When clients ask us about my taxes, they are rarely asking about a single form. They are asking how to stay compliant, avoid ATO scrutiny, protect cash flow, and make better financial decisions before deadlines force rushed choices.
With the 2025-26 income year closing on 30 June 2026, now is the right time to organise records, confirm lodgment dates, and review your broader tax position. For business owners, directors and high-net-worth individuals, tax is not just annual administration. It is a management system that links bookkeeping, BAS, payroll, Superannuation, GST, investments, entity structures and long-term wealth planning.
This article is general information only. Your position will depend on your structure, income sources, residency, industry and prior lodgment history, so tailored advice remains essential.
What my taxes includes in Australia
In Australia, tax obligations are layered. An employee with investment income may only need an individual income tax return and good deduction records.
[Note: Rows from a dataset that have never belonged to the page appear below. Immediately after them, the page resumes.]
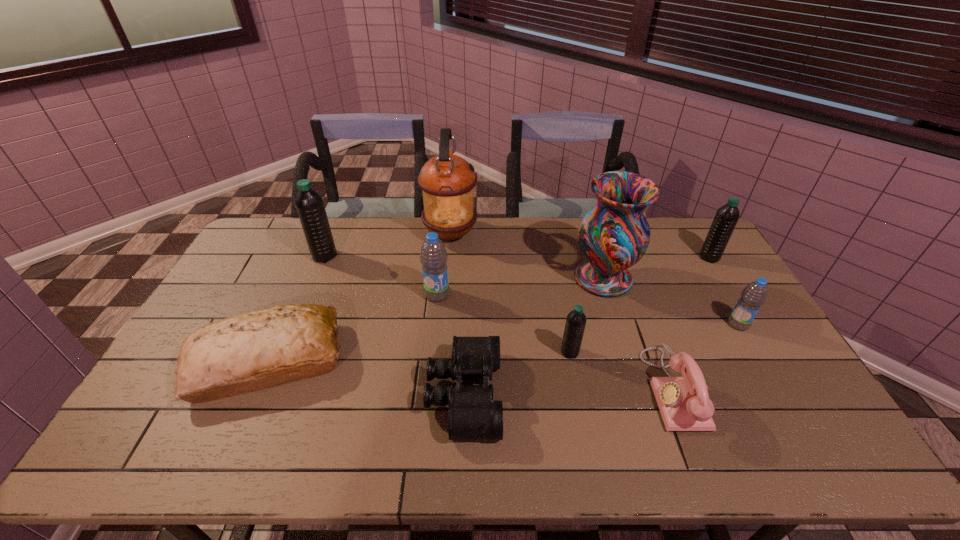 This screenshot has height=540, width=960. I want to click on oil lamp, so [x=447, y=181].

The height and width of the screenshot is (540, 960). I want to click on vase, so click(x=614, y=235).

Image resolution: width=960 pixels, height=540 pixels. What are the coordinates of `the biggest black water bottle` in the screenshot? It's located at (309, 204).

The image size is (960, 540). In order to click on the leftmost black water bottle in this screenshot , I will do point(309,204).

You are a GUI agent. You are given a task and a screenshot of the screen. Output one action in this format:
    pyautogui.click(x=<x>, y=<y>)
    Task: Click on the rightmost black water bottle
    This screenshot has height=540, width=960.
    Given the screenshot: What is the action you would take?
    pyautogui.click(x=727, y=216)

Identify the location of the fourth water bottle from right to left. (433, 257).

This screenshot has height=540, width=960. What are the coordinates of `the farther blue water bottle` in the screenshot? It's located at (433, 257).

Where is `the fifth object from right to left`? The image size is (960, 540). the fifth object from right to left is located at coordinates (575, 324).

The image size is (960, 540). Find the location of `the third water bottle from right to left`. the third water bottle from right to left is located at coordinates (575, 324).

The height and width of the screenshot is (540, 960). Identify the location of the fourth farthest water bottle. (754, 295). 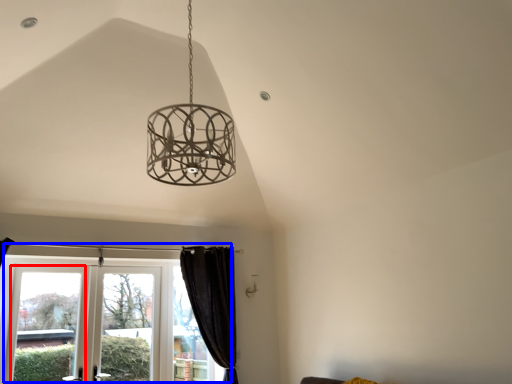 Question: Which point is closer to the camera, window (highlighted by a red box) or window (highlighted by a blue box)?

Choices:
 (A) window
 (B) window

Answer: (B) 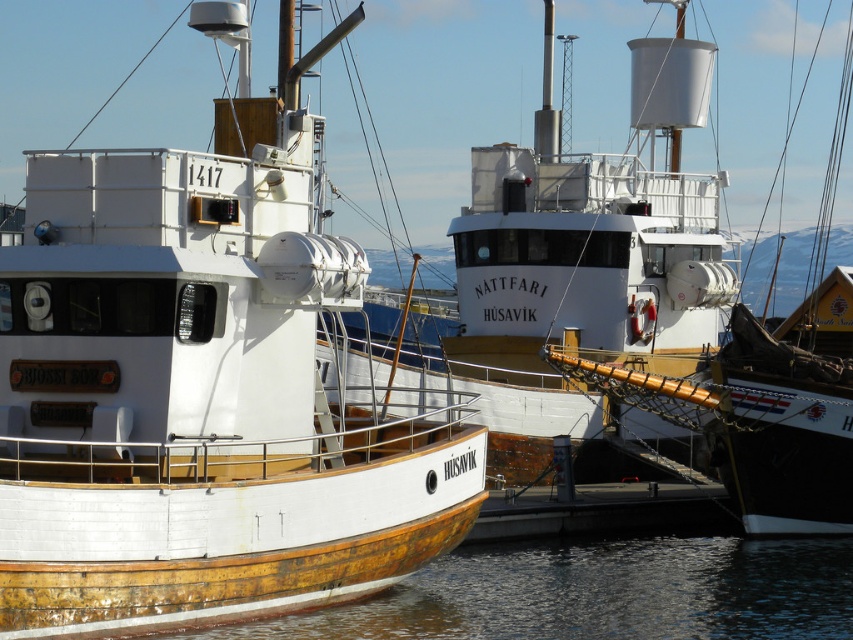 Question: Can you confirm if white matte boat at center is bigger than wooden water at lower left?

Choices:
 (A) yes
 (B) no

Answer: (A)

Question: Which point appears closest to the camera in this image?

Choices:
 (A) (819, 333)
 (B) (618, 337)
 (C) (312, 550)
 (D) (554, 614)

Answer: (C)

Question: Which point appears farthest from the camera in this image?

Choices:
 (A) (543, 60)
 (B) (547, 632)
 (C) (15, 481)
 (D) (833, 179)

Answer: (D)

Question: Is wooden hull boat at center bigger than white matte boat at center?

Choices:
 (A) yes
 (B) no

Answer: (B)

Question: Is wooden hull boat at center below white matte boat at center?

Choices:
 (A) no
 (B) yes

Answer: (B)

Question: Among these objects, which one is nearest to the camera?

Choices:
 (A) wooden ship at center
 (B) wooden hull boat at center
 (C) wooden water at lower left

Answer: (B) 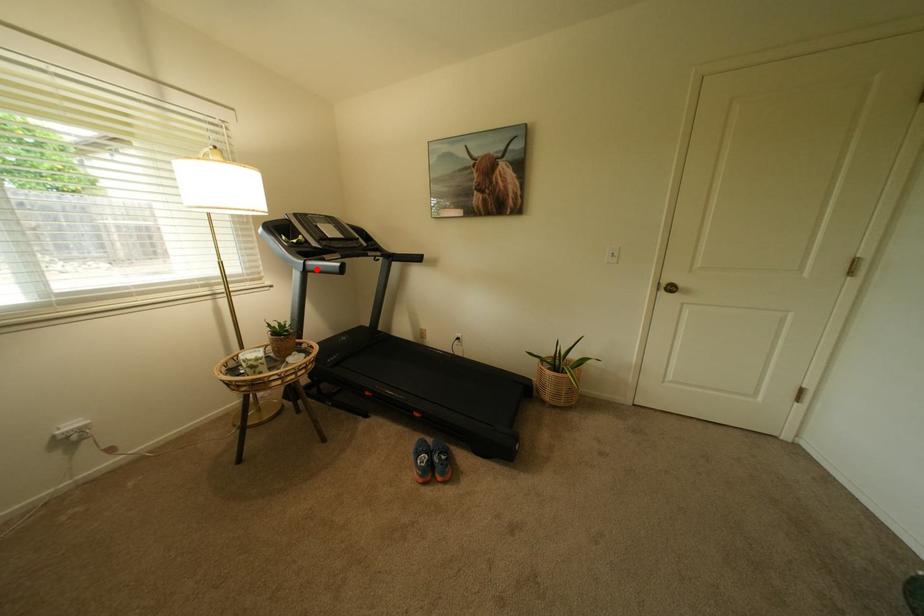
A company director may also need BAS, PAYG withholding, payroll, Superannuation, FBT, Division 7A reviews, trust resolutions and company tax planning.
We encourage clients to think in terms of a tax ecosystem rather than a single return.
| Taxpayer profile | Common obligations | Strategic risk to manage |
|---|---|---|
| Company director or SME owner | Income tax, GST, BAS, PAYG withholding, payroll, Superannuation, company tax return | Cash flow timing, director loans, wage compliance, profit extraction |
| Sole trader or consultant | Individual tax return, GST if registered, PAYG instalments, business records | Personal Services Income rules, mixed-use expenses, tax reserves |
| Property investor or landlord | Rental income, deductions, CGT records, loan documentation | Repairs versus capital works, interest deductibility, ownership structure |
| Trust or family group | Trust tax return, distribution resolutions, beneficiary statements | 30 June resolutions, unpaid present entitlements, asset protection |
| SMSF trustee | SMSF annual return, audit, member contributions, pension records | Compliance breaches, contribution caps, investment strategy evidence |
| Employer providing benefits | FBT, payroll, Superannuation, STP finalisation | Fringe benefits exposure, late super, employee classification |
The right question is not simply whether the return can be lodged. The stronger question is whether the financial data behind the return is accurate enough to support planning, funding decisions and corporate growth.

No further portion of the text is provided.